## Aim of the exercise
Set down all of the entries exactly, leaving nothing out.

Top of Material provided

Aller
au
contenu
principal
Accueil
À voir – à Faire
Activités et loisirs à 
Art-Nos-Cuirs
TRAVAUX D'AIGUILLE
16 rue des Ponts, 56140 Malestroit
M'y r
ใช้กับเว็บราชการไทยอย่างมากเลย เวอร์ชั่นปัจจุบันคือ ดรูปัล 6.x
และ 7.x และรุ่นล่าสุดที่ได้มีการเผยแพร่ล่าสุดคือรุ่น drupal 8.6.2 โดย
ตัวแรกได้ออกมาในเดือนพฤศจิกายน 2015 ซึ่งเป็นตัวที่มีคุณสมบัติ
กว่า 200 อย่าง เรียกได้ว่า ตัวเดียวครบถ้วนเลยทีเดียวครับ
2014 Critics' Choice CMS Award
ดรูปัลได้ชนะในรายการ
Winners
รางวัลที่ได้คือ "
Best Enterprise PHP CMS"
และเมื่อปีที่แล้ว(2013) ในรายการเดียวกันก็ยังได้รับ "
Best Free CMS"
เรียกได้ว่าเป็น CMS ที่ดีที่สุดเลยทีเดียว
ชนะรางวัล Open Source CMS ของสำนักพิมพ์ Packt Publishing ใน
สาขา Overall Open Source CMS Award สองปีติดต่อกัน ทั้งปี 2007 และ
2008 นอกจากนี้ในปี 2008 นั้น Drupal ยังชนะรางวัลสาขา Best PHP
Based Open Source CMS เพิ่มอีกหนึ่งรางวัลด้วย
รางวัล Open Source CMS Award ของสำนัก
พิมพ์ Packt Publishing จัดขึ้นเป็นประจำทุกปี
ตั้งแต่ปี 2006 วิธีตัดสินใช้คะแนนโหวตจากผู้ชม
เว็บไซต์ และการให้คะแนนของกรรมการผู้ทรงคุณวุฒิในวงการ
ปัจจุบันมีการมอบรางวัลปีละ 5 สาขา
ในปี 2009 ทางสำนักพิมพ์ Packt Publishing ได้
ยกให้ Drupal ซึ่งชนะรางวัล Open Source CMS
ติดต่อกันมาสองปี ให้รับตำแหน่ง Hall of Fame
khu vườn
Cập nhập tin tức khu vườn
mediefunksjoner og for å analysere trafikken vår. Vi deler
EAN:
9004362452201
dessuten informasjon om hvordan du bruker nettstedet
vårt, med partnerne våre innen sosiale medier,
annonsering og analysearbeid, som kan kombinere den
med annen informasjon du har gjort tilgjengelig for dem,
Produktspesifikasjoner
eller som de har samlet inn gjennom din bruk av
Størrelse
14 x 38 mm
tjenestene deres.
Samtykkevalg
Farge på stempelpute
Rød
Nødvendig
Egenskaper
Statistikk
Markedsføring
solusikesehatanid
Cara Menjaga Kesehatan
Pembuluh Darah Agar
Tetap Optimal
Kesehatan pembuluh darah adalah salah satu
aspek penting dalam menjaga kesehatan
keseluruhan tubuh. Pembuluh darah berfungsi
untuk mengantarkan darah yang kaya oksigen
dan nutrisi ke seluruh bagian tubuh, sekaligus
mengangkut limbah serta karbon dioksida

Bottom of Material provided

## Output of the exercise
Aller
au
contenu
principal
Accueil
À voir – à Faire
Activités et loisirs à 
Art-Nos-Cuirs
TRAVAUX D'AIGUILLE
16 rue des Ponts, 56140 Malestroit
M'y r
ใช้กับเว็บราชการไทยอย่างมากเลย เวอร์ชั่นปัจจุบันคือ ดรูปัล 6.x
และ 7.x และรุ่นล่าสุดที่ได้มีการเผยแพร่ล่าสุดคือรุ่น drupal 8.6.2 โดย
ตัวแรกได้ออกมาในเดือนพฤศจิกายน 2015 ซึ่งเป็นตัวที่มีคุณสมบัติ
กว่า 200 อย่าง เรียกได้ว่า ตัวเดียวครบถ้วนเลยทีเดียวครับ
2014 Critics' Choice CMS Award
ดรูปัลได้ชนะในรายการ
Winners
รางวัลที่ได้คือ "
Best Enterprise PHP CMS"
และเมื่อปีที่แล้ว(2013) ในรายการเดียวกันก็ยังได้รับ "
Best Free CMS"
เรียกได้ว่าเป็น CMS ที่ดีที่สุดเลยทีเดียว
ชนะรางวัล Open Source CMS ของสำนักพิมพ์ Packt Publishing ใน
สาขา Overall Open Source CMS Award สองปีติดต่อกัน ทั้งปี 2007 และ
2008 นอกจากนี้ในปี 2008 นั้น Drupal ยังชนะรางวัลสาขา Best PHP
Based Open Source CMS เพิ่มอีกหนึ่งรางวัลด้วย
รางวัล Open Source CMS Award ของสำนัก
พิมพ์ Packt Publishing จัดขึ้นเป็นประจำทุกปี
ตั้งแต่ปี 2006 วิธีตัดสินใช้คะแนนโหวตจากผู้ชม
เว็บไซต์ และการให้คะแนนของกรรมการผู้ทรงคุณวุฒิในวงการ
ปัจจุบันมีการมอบรางวัลปีละ 5 สาขา
ในปี 2009 ทางสำนักพิมพ์ Packt Publishing ได้
ยกให้ Drupal ซึ่งชนะรางวัล Open Source CMS
ติดต่อกันมาสองปี ให้รับตำแหน่ง Hall of Fame
khu vườn
Cập nhập tin tức khu vườn
mediefunksjoner og for å analysere trafikken vår. Vi deler
EAN:
9004362452201
dessuten informasjon om hvordan du bruker nettstedet
vårt, med partnerne våre innen sosiale medier,
annonsering og analysearbeid, som kan kombinere den
med annen informasjon du har gjort tilgjengelig for dem,
Produktspesifikasjoner
eller som de har samlet inn gjennom din bruk av
Størrelse
14 x 38 mm
tjenestene deres.
Samtykkevalg
Farge på stempelpute
Rød
Nødvendig
Egenskaper
Statistikk
Markedsføring
solusikesehatanid
Cara Menjaga Kesehatan
Pembuluh Darah Agar
Tetap Optimal
Kesehatan pembuluh darah adalah salah satu
aspek penting dalam menjaga kesehatan
keseluruhan tubuh. Pembuluh darah berfungsi
untuk mengantarkan darah yang kaya oksigen
dan nutrisi ke seluruh bagian tubuh, sekaligus
mengangkut limbah serta karbon dioksida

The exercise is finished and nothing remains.